Copy out each entry below verbatim, skipping the images.

EXERCISE DATA Start Marker

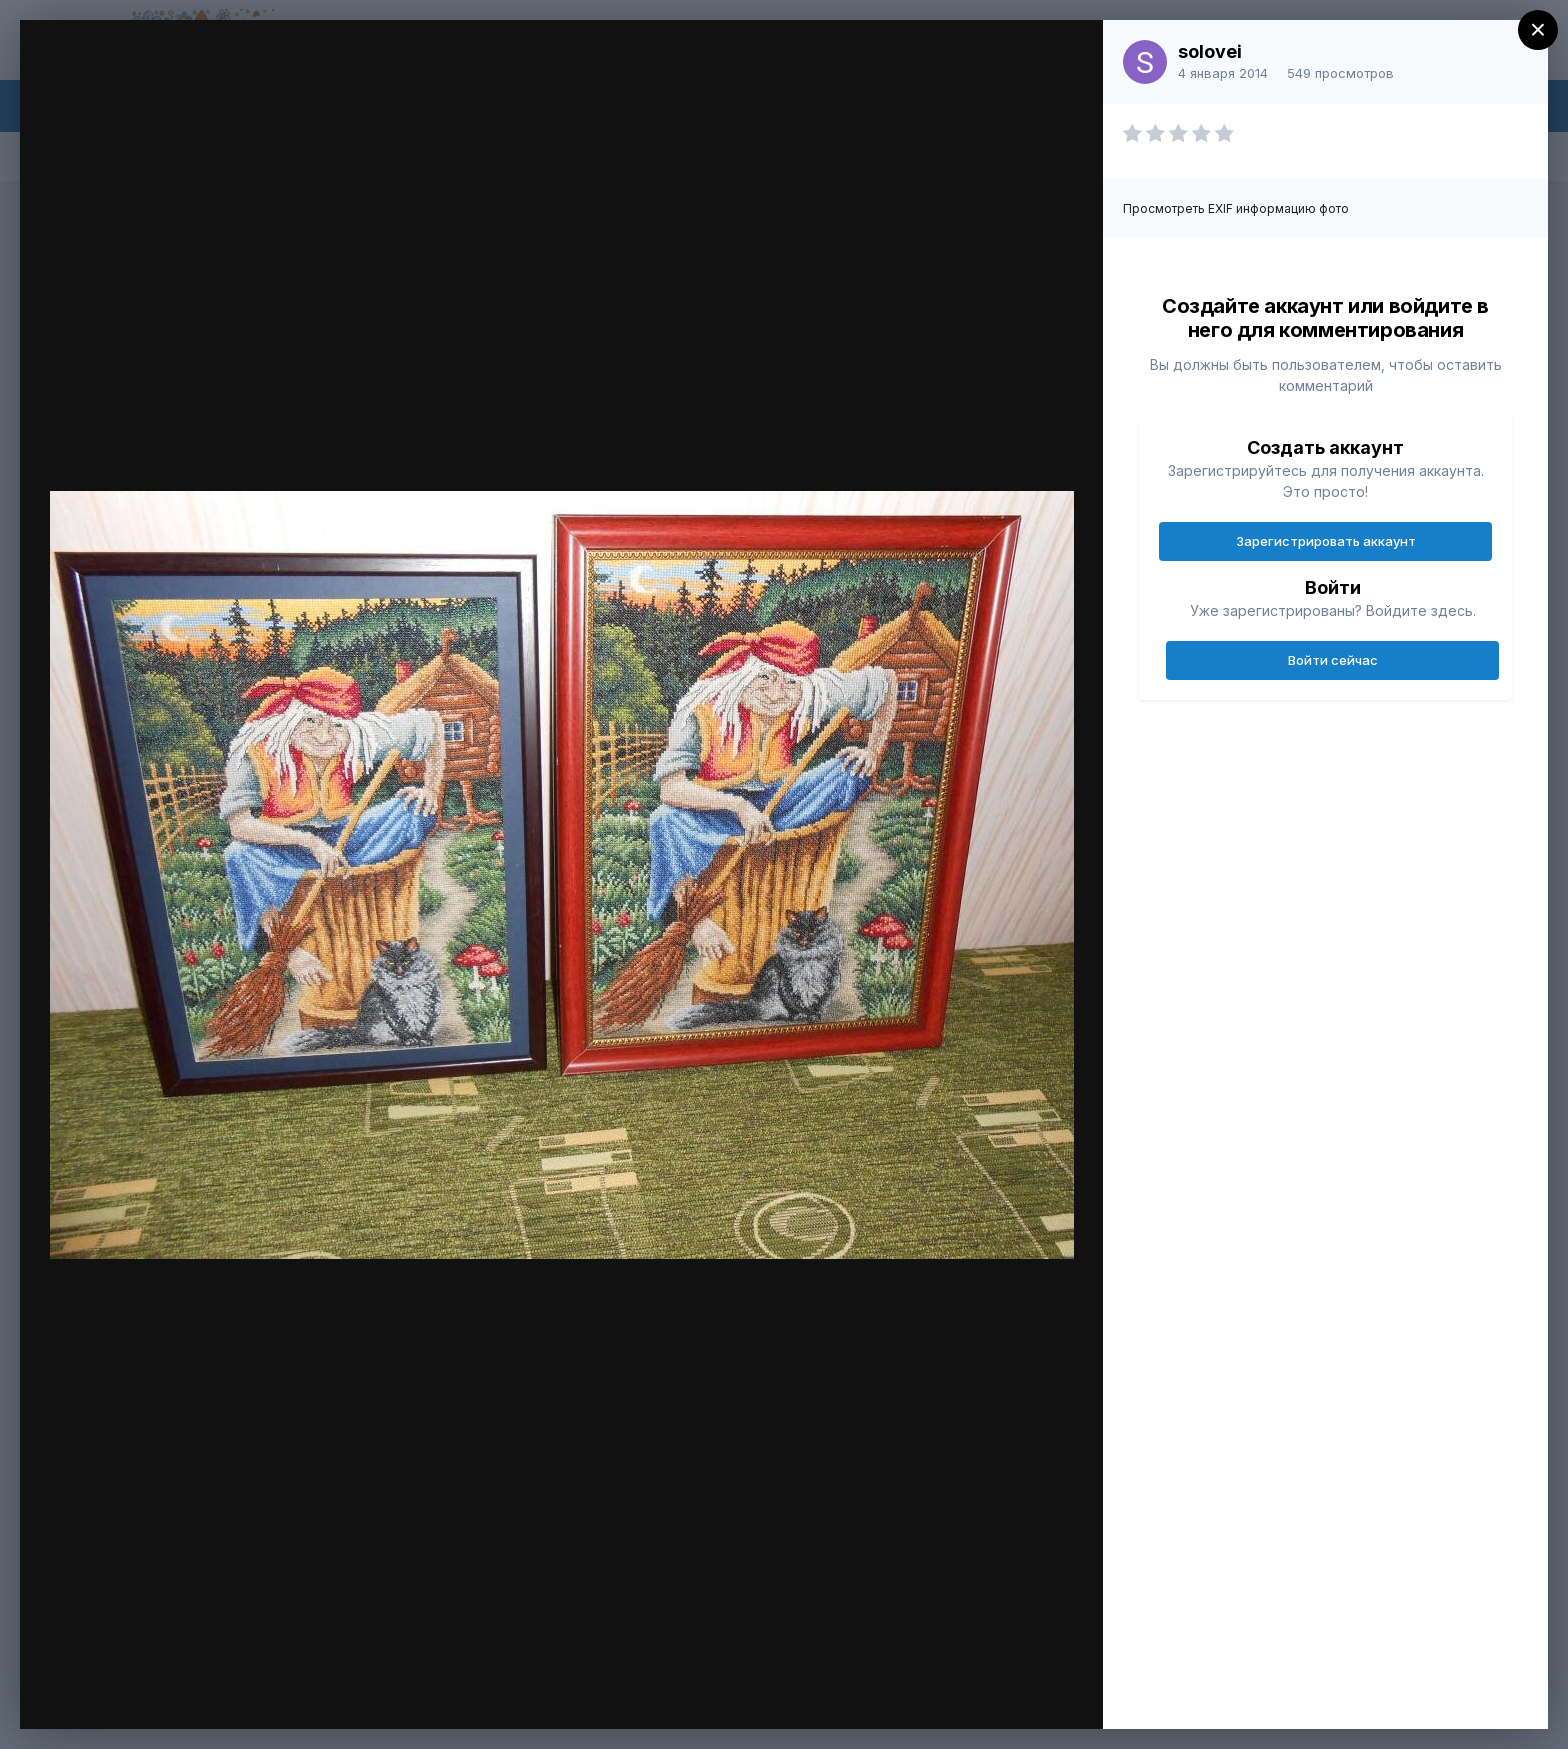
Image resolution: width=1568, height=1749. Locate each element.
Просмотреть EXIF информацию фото (1236, 208)
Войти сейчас (1333, 660)
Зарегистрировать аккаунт (1326, 541)
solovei (1210, 51)
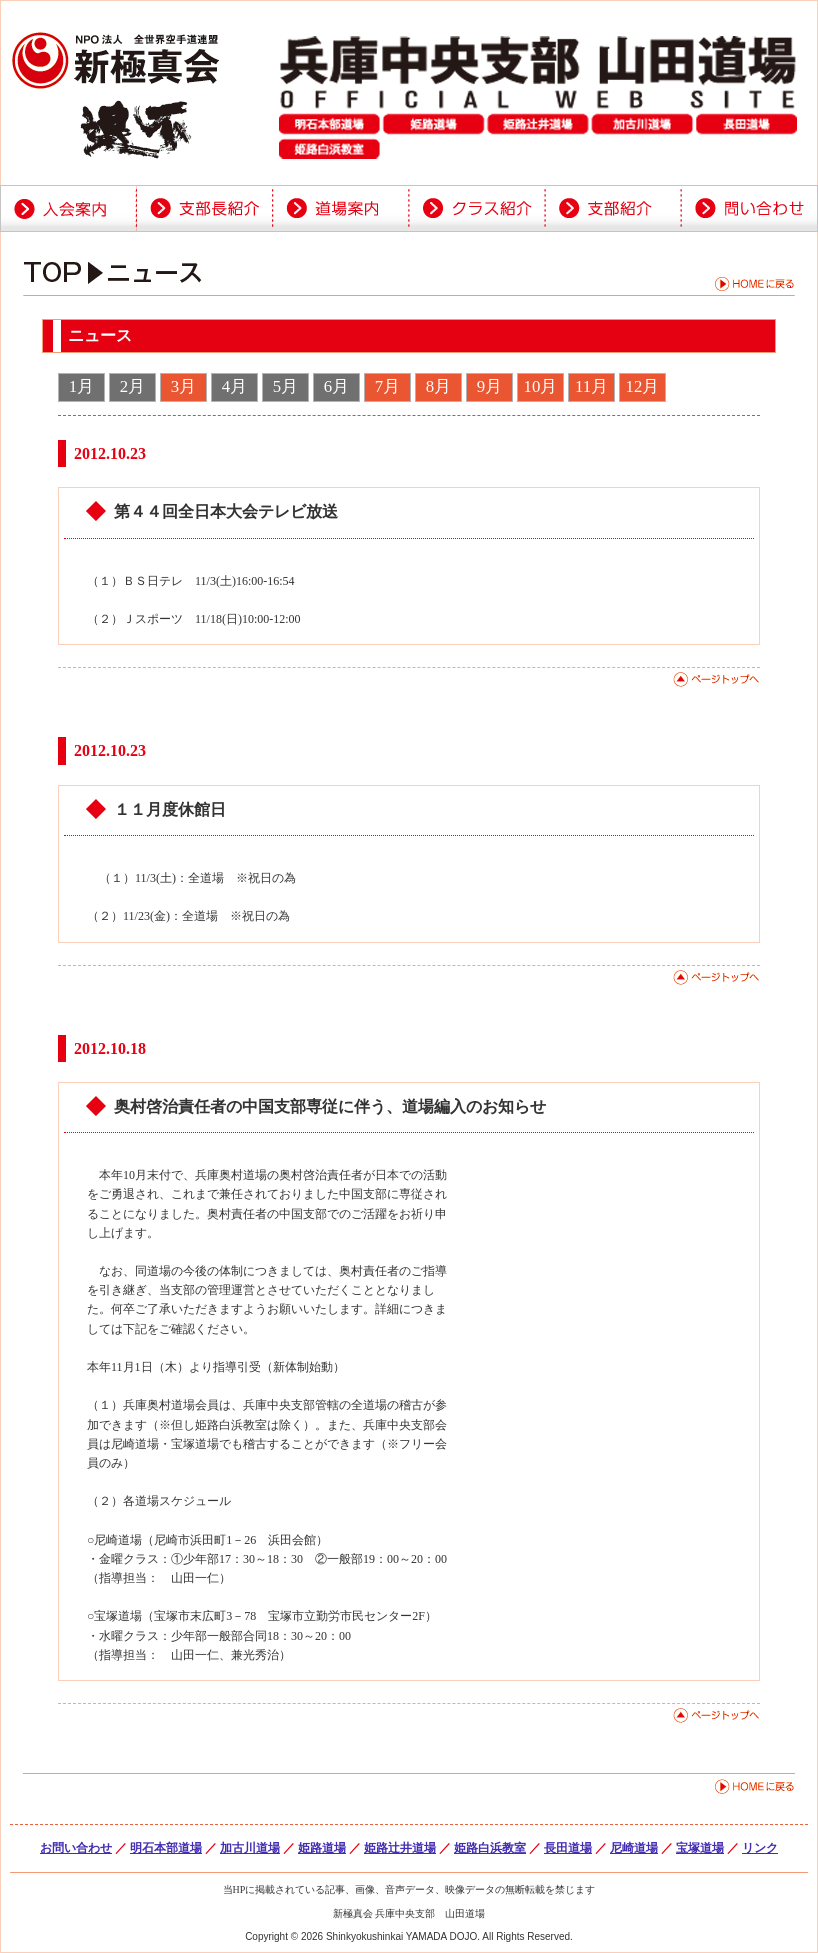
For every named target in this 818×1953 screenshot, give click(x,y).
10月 (541, 386)
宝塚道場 (700, 1848)
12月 (643, 386)
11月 (591, 386)
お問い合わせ (76, 1848)
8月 (438, 386)
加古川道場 (250, 1848)
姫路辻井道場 (400, 1848)
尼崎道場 (634, 1848)
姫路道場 (322, 1848)
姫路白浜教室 (490, 1848)
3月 (183, 386)
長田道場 (568, 1848)
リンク (760, 1848)
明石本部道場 (166, 1848)
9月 (489, 386)
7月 (387, 386)
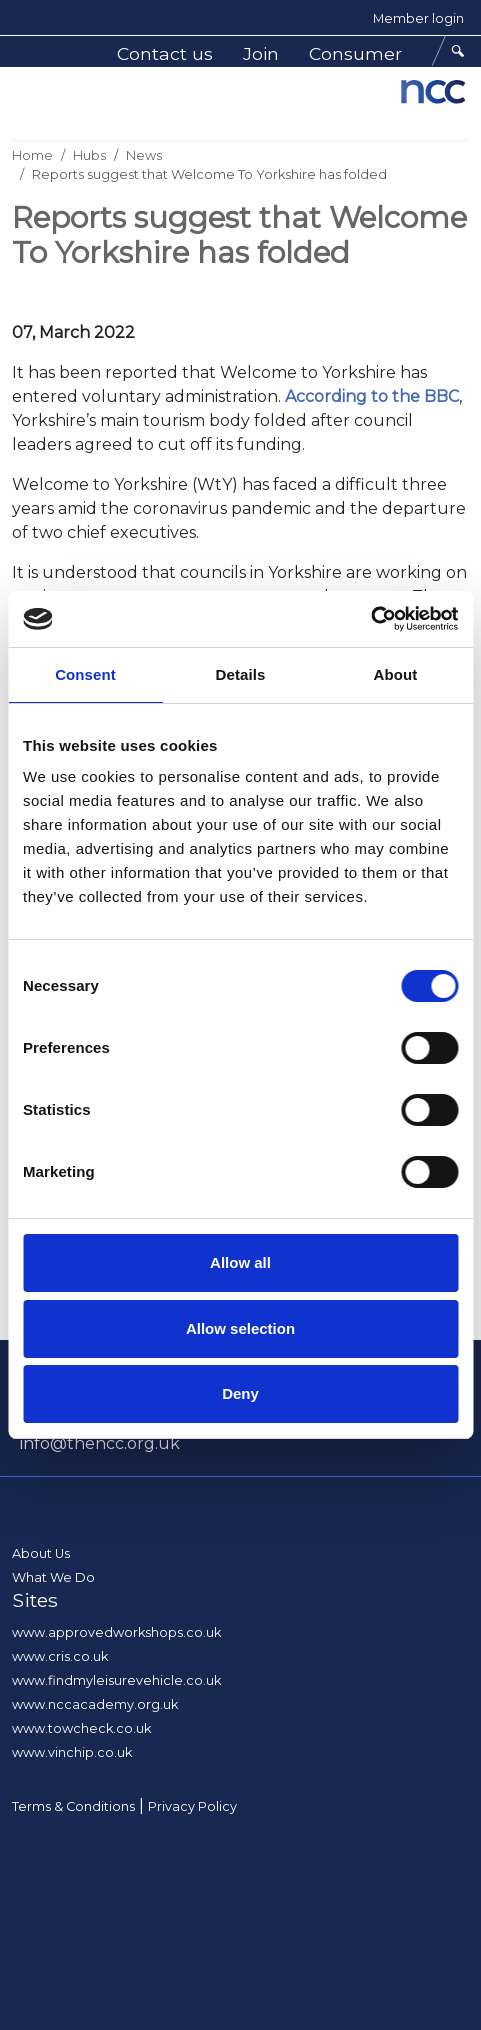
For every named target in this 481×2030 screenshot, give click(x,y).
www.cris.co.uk (60, 1656)
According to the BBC (372, 396)
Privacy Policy (192, 1806)
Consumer (355, 53)
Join (261, 53)
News (144, 155)
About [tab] (396, 674)
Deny (240, 1393)
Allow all (240, 1262)
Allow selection (240, 1328)
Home (32, 155)
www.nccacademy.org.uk (95, 1704)
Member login (418, 18)
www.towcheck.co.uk (81, 1728)
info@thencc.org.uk (100, 1443)
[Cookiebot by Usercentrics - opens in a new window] (370, 619)
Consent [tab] (85, 674)
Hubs (89, 155)
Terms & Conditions (73, 1806)
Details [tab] (241, 674)
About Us (41, 1553)
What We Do (53, 1577)
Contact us (165, 53)
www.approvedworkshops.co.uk (116, 1632)
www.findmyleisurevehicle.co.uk (116, 1680)
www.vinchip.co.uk (72, 1752)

EXERCISE DATA End Marker

- **THE ANSWER**
Image resolution: width=1568, height=1749. Locate each element.
Просмотреть EXIF информацию фото (1236, 208)
Войти сейчас (1333, 660)
Зарегистрировать аккаунт (1326, 541)
solovei (1210, 51)
For every named target in this 818×1953 screenshot, give click(x,y).
10月 (541, 386)
宝塚道場 (700, 1848)
12月 (643, 386)
11月 (591, 386)
お問い合わせ (76, 1848)
8月 (438, 386)
加古川道場 (250, 1848)
姫路辻井道場 (400, 1848)
尼崎道場 (634, 1848)
姫路道場 (322, 1848)
姫路白浜教室 (490, 1848)
3月 (183, 386)
長田道場 (568, 1848)
リンク (760, 1848)
明石本部道場 (166, 1848)
9月 (489, 386)
7月 (387, 386)
For every named target in this 481×2030 screenshot, give click(x,y).
www.cris.co.uk (60, 1656)
According to the BBC (372, 396)
Privacy Policy (192, 1806)
Consumer (355, 53)
Join (261, 53)
News (144, 155)
About [tab] (396, 674)
Deny (240, 1393)
Allow all (240, 1262)
Allow selection (240, 1328)
Home (32, 155)
www.nccacademy.org.uk (95, 1704)
Member login (418, 18)
www.towcheck.co.uk (81, 1728)
info@thencc.org.uk (100, 1443)
[Cookiebot by Usercentrics - opens in a new window] (370, 619)
Consent [tab] (85, 674)
Hubs (89, 155)
Terms & Conditions (73, 1806)
Details [tab] (241, 674)
About Us (41, 1553)
What We Do (53, 1577)
Contact us (165, 53)
www.approvedworkshops.co.uk (116, 1632)
www.findmyleisurevehicle.co.uk (116, 1680)
www.vinchip.co.uk (72, 1752)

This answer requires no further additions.